Divorce is a frightening prospect for many Texas couples. In addition to the challenging and painful emotions that emerge, many who face divorce are also facing an uncertain future. It can be helpful to have a good understanding of what divorce is meant to accomplish and keep reasonable expectations of what will happen.
When considering the consequences of a separation, it is important to understand divorce as primarily a legal process. A divorce is not meant to resolve the underlying emotional issues or enforce respectful contact and relations between the spouses. Most divorce proceedings can be simplified to three primary areas: property division, alimony or support and child custody or visitation.
Property division is one area where couples tend to have unrealistic expectations or misconceptions of the law. The general goal of property division is to provide a fair and equitable split of the assets the couple acquired during marriage. This means that certain property a spouse kept separate may not be subject to division. It also means that property division may not be exactly equal. Each spouse should consider what is most important to them. For example, an ex may want the family home more than a business or financial assets. This spouse may agree to surrender their share of the financial assets in exchange for keeping the entire house.

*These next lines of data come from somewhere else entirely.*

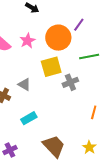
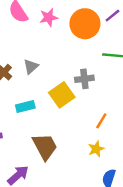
yellow square: (51, 67) -> (62, 95), moved, turned -35
gray triangle: (24, 85) -> (31, 67), turned 32
yellow star: (89, 147) -> (96, 149), moved

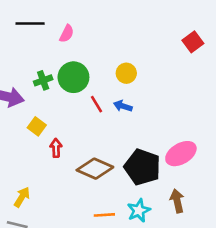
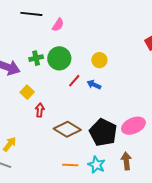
red line: (97, 104) -> (74, 81), turned 64
cyan star: (139, 210) -> (96, 165), turned -30

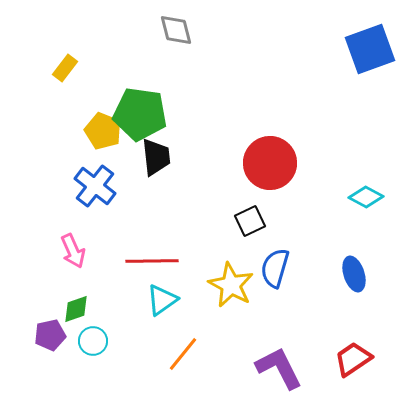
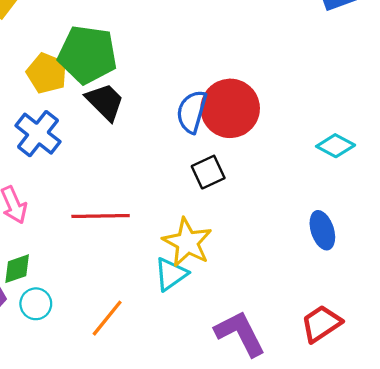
black trapezoid: (156, 157) -> (105, 102), turned -39
blue semicircle: (275, 268) -> (192, 112), moved
cyan triangle: (162, 300) -> (171, 274), moved
orange line: (183, 354) -> (107, 318), moved

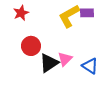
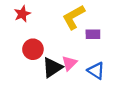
purple rectangle: (87, 13) -> (93, 34), moved

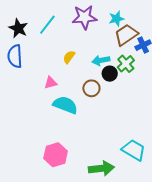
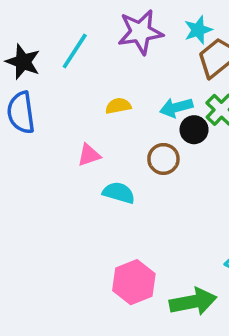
yellow semicircle: (69, 57) -> (118, 106), turned 48
cyan semicircle: (65, 105) -> (119, 193), size x0.7
pink hexagon: (56, 155) -> (134, 282), moved

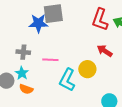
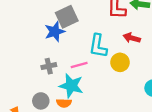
cyan star: (22, 73) -> (71, 86), moved, size x1.6
cyan L-shape: (67, 80) -> (98, 46), moved

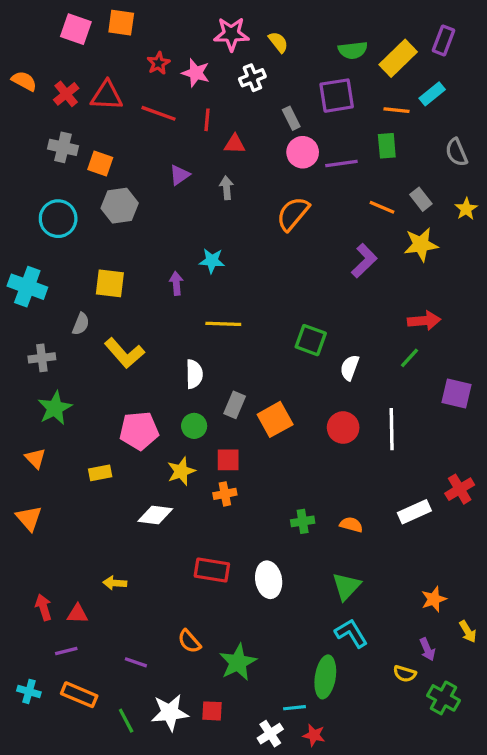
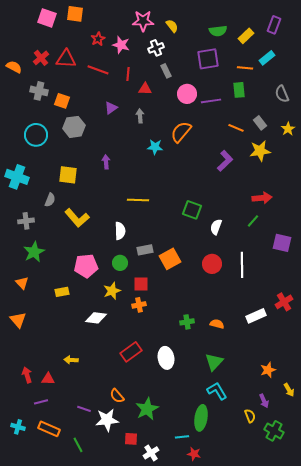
yellow rectangle: (398, 58) -> (246, 36), size x0.7
orange semicircle: (24, 81) -> (14, 67), moved
gray rectangle: (291, 118) -> (166, 71), moved
cyan star: (212, 261) -> (155, 147), moved
purple arrow: (176, 283) -> (106, 162), moved
gray rectangle: (235, 405) -> (145, 250), turned 56
red rectangle: (212, 570) -> (131, 352), turned -45
yellow semicircle: (405, 674) -> (250, 416), turned -128
white star: (170, 713) -> (107, 420), moved
white cross: (270, 734) -> (151, 453), moved

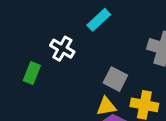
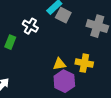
gray square: (115, 79) -> (63, 15), moved

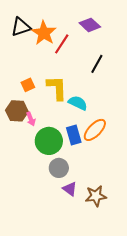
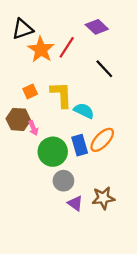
orange star: (44, 33) -> (41, 49), moved
black line: (97, 64) -> (104, 69), turned -72
brown star: (96, 196) -> (103, 198), moved

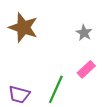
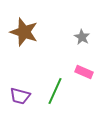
pink rectangle: (86, 69) -> (84, 72), turned 66

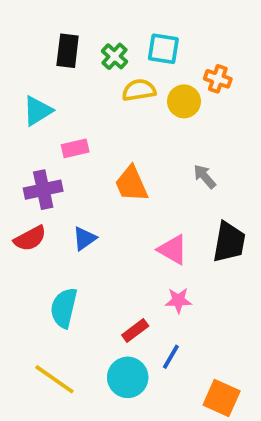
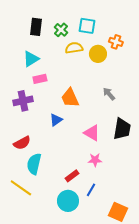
cyan triangle: (38, 111) -> (31, 59), moved
red semicircle: (30, 238) -> (22, 143), moved
blue triangle: (84, 238) -> (56, 120), moved
yellow line: (54, 379) -> (21, 188), moved

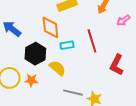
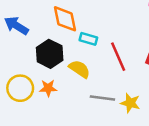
red line: (92, 41) -> (118, 57), moved
cyan rectangle: (67, 45) -> (88, 39), turned 32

Coming to a mutual agreement about property division can make a divorce much easier. The court tends to give spouses more leeway if they avoid litigation. For instance, if the couple in the aforementioned example work out their own agreement, then the house could remain with one of them. If they cannot agree, then it is likely they will have to sell the house and split the proceeds. A person may be able to work with their attorney on reaching an agreement about complicated divorce aspects like property division.